YOU’RE NOT CRAZY, YOU’RE NOT INSECURE

listen closely or read closely. pay attention to every word that is written here as i speak to those gut feelings you’ve been having lately. you’re not crazy, you’re not paranoid, you’re not insecure. it’s not you and i’m not just saying this to make you feel better. i’m not trying to be bias or mind your feelings so much that i would tell you a lie. i want to be honest with you, can i be completely honest with you. i mean full honesty without the filter. an ugly sort of honesty that’ll probably open your eyes to the truth that is happening within your relationship. a truth that often goes ignored as you continue to pay more attention to the lies that sound so fucking believable because they’re coming from the person who claims to care about you.

i swear to you that this is credible because i am the source. i may tell you things that you already know or maybe i may share something that shocks you or gives you that aha moment. maybe you’ll get some clarity or a bit of peace but either way, you may learn something and that’s the goal in terms of anything i share here via the Internet or medium.

trust your gut, trust your ability to see behind the curtain of anything sold to you as truth. trust your ability to see what others may choose to ignore. trust your ability to discern certain things about your mate and the true status of your relationship. understand that there is a reason as to why you may be feeling some of the things that you do. again, you’re not crazy but they’ll make you feel crazy. they’ll attempt to make you feel like a fool. they’ll use this opportunity to make you feel insecure because that’s they’re best line of defense and with that, you’ll probably feel so bad that you begin to stop asking questions. knowing damn well, you know that something just isn’t right. trust that pit in your stomach, the uneasiness you feel whenever they’re not around. trust the question that sits in your soul and consumes your mind. ask questions, don’t settle for half truths. see for yourself, stop closing your eyes to a truth that may possibly hurt you in the end. sometimes pain is the beginning of feeling something better with someone better but you’ll never know or understand until you go through it then get through it.

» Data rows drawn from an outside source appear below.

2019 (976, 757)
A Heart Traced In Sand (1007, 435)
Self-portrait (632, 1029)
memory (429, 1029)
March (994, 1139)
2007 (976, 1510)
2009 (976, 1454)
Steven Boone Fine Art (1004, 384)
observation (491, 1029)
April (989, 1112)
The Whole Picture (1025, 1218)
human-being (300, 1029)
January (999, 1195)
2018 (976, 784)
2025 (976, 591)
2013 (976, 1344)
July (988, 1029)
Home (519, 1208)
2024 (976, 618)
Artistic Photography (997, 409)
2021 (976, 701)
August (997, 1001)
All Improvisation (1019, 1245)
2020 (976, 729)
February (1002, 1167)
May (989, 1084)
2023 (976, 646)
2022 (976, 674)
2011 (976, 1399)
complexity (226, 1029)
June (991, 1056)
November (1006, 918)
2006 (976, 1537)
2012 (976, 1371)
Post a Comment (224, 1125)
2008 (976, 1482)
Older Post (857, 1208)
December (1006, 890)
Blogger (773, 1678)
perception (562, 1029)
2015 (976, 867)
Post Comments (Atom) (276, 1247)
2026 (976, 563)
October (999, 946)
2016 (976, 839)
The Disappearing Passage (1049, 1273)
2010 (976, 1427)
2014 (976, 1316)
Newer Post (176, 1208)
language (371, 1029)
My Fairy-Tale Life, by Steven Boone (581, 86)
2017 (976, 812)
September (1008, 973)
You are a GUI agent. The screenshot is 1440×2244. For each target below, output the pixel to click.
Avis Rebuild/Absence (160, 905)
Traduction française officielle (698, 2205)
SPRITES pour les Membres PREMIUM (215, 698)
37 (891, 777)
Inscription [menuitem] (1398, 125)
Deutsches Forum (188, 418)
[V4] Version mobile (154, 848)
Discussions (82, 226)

your mate should never get offended by your desire to know the truth or to feel secure. your mate becoming offended by your desire to know more in detail about certain things is a red flag. it’s always alarming to be in a relationship with someone who welcomes a question with instantly being defensive or becoming upset. if it’s nothing as they claim, then they wouldn’t react in that way. pay attention, open your eyes. there is truth in the actions of man.

the first thing a liar will do is find ways to turn the situation back on you. using your desire to feel secure as an a chance to force you to self reflect as if you are the initial problem when you aren’t and once that takes place. you begin to feel like you’ve done something wrong. you begin to feel guilty even when you’re innocent of wrong doing. pay attention. don’t let up, ask questions. be aware, fight for the security within your relationship but in all honesty, if you’re relationship is something that robs you of your peace of mind then it’s not even worth it…hear me, understand this, take it in.